しかも、前面にどくろのレリーフのようなものが張り付いている。
「俺が贈ったんだ。ずっと倉庫に眠っていたんだが、ちょうどいいと思ってな」
「また勇者作チートアイテムなんか……ていうかもう、〈チート配りオジサン〉やんけ」
三人の会話の裏でマリンが焼酎・霧島のロックを注文している。
「そうなんだが、これはどくろを帽子に取り付けただけなんだ。昔に拾った古代魔法具なんだが、いろいろ使い道を考えていたらこのかたちがベストだと」
「ちなみにどんな機能なんや?」
「しゃべるわ」
エルサが答えた。
「は? 誰が?」
「髑髏が。おい、ドクロン」
「なんでございましょう、エルサ様」
「明日の天気を教えて」
「明日は降水確率100パーセントですが、早朝6時に2mmの雨、以降はくもりなので傘は必要ないでしょう(´▽`〃)ヾ」
ドクロンが歯をガチャガチャしながらしゃべっている。
「う。まあ……ええな。ええんちゃうかな」
正直、微妙だ。
「私もまだ使いこなせてはいないわ」
それから、一堂に妙な沈黙が流れた。
「いやいや、もっといろんなことができるんだぞ!!!」
〈チート配りオジサン〉はいまいちな反応に慌てた。
「そうでございます! 間違いなくエルサ様のお役に立てます! 必ずや!v(^_^)v」
ドクロンは嘆願するような涙声だった。
「勝手にしゃべるなぁ!」
エルサに怒られた。
「ひぃーっ((((;゜Д゜))) 」
「わるかったわね、最近、どんどんおしゃべりになっているのよ」
「言葉を学習しているんだ」
勇者は自慢げに解説するが、スルーされている。
「ま、まあええわ。
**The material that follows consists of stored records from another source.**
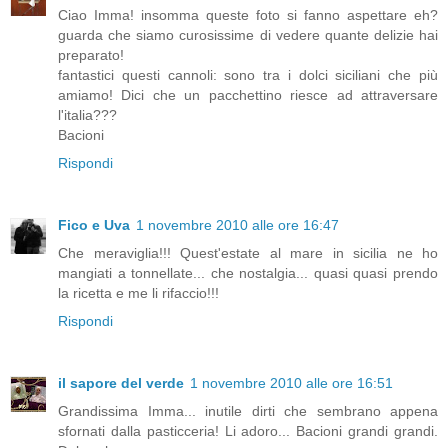
Ciao Imma! insomma queste foto si fanno aspettare eh?
guarda che siamo curosissime di vedere quante delizie hai
preparato!
fantastici questi cannoli: sono tra i dolci siciliani che più
amiamo! Dici che un pacchettino riesce ad attraversare
l'italia???
Bacioni
Rispondi
Fico e Uva
1 novembre 2010 alle ore 16:47
Che meraviglia!!! Quest'estate al mare in sicilia ne ho
mangiati a tonnellate... che nostalgia... quasi quasi prendo
la ricetta e me li rifaccio!!!
Rispondi
il sapore del verde
1 novembre 2010 alle ore 16:51
Grandissima Imma... inutile dirti che sembrano appena
sfornati dalla pasticceria! Li adoro... Bacioni grandi grandi.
ほんで今日はなんの用やったっけ? カボチャの彼氏?」
「彼氏じゃねーわ」
「照れてる。きゅんですやん。ふっふっふ」
「黙れ、変態バニー」
「桐嶋がいっしょにカボチャ頭の借金返済するんやろ? 彼氏やなかったらなんでそんなことすんねん」
ザキは呪いが解けなかった。
五大聖女のひとり、キュアカース様はがんばった。がんばったが、ダメだった。だけど料金は請求された。
エルサのほうは、ハルカが暴走したGPを斬ったあと、呪いはないと判断された。鑑定料だけとられた。
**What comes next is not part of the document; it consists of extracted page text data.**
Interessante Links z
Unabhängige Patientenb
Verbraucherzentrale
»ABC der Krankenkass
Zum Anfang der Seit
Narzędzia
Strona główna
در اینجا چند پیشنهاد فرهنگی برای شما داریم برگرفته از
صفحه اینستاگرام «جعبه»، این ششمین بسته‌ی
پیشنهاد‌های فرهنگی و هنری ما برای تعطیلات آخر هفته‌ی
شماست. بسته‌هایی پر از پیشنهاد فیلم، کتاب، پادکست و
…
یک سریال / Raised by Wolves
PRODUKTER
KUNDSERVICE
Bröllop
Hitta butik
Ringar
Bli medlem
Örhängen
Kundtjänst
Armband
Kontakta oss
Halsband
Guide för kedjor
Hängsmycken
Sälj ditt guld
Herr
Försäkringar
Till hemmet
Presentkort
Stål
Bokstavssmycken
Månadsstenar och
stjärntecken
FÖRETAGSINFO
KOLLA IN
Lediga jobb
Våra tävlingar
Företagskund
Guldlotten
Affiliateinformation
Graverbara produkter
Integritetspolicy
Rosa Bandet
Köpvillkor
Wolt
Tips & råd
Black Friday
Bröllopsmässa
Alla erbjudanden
そして、カボチャ頭の返済のためのローンの名義にはエルサが加わっている。
エルサは答えずグラスを口に運ぶ。
「私に黒霧島焼酎のロックを勝手に注文したのは誰!? さらに、なんで、海ぶどうまで頼んでいるの!? すごい食べたかったんですけど!!」
「はーい、あーしでーす!」
マリンが勢いよく挙手した。
「さすが、マリン。敏腕バイトリーダー」
「もうっ!また話がそれたわね。用件を済ませましょ。おい、ドクロン」
「はい。エルサさま。じつはエルサさまが回復なされてから、召喚人同盟について追跡調査をしておりました。設立の経緯から、現在にいたる活動、古王国や異世界市との交渉など。非公式で行われているため、ほとんど知られておりません。まずは組織の解明に時間を要しました。いろいろと調べてわかったことは、現在、召喚人同盟は内部分裂をしているようです。しかも、エルサ様を襲った過激派はまだ末端で、より組織だったグループが別にいるようなんです (゜д゜) 」
「なんで、ドクロンに説明させんねん?」
「私はこの焼酎ロックを飲まなければいけないからよ」
「そして、過激派ではないのこりのグループもやっかいで、同盟の事実上のリーダーはナイトシティで巨万の富を築いた資産家のようなのです ( ̄∧ ̄) 」
「あいまいやな。リーダーくらい知られてへんの?」
「いえ、創設当時のリーダーは知られています。座間という男です。30年以上も前に転入してきたベテランです。いまの人には知られていませんが、たいへん活躍して異世界人のカリスマとして崇められていました。しかし、実態として彼はいまリーダーの座にはないようですΣ(´д`;)」
「なんか、ややこしなってきたけど」
「もうすぐ、その座間さんが来るわ。あなたに会いたいというから、呼んでおいたの」
エルサは顔を赤くして言う。
「なんやて?」
驚いたハルカは、ジョッキをたたきつけた。
「おい! 桐嶋、勝手なことを。お前そういうところっ、昔っからっ……!!」
ハルカは身を前に乗り出したが、ちょっとゲップがでそうになって口を押さえた。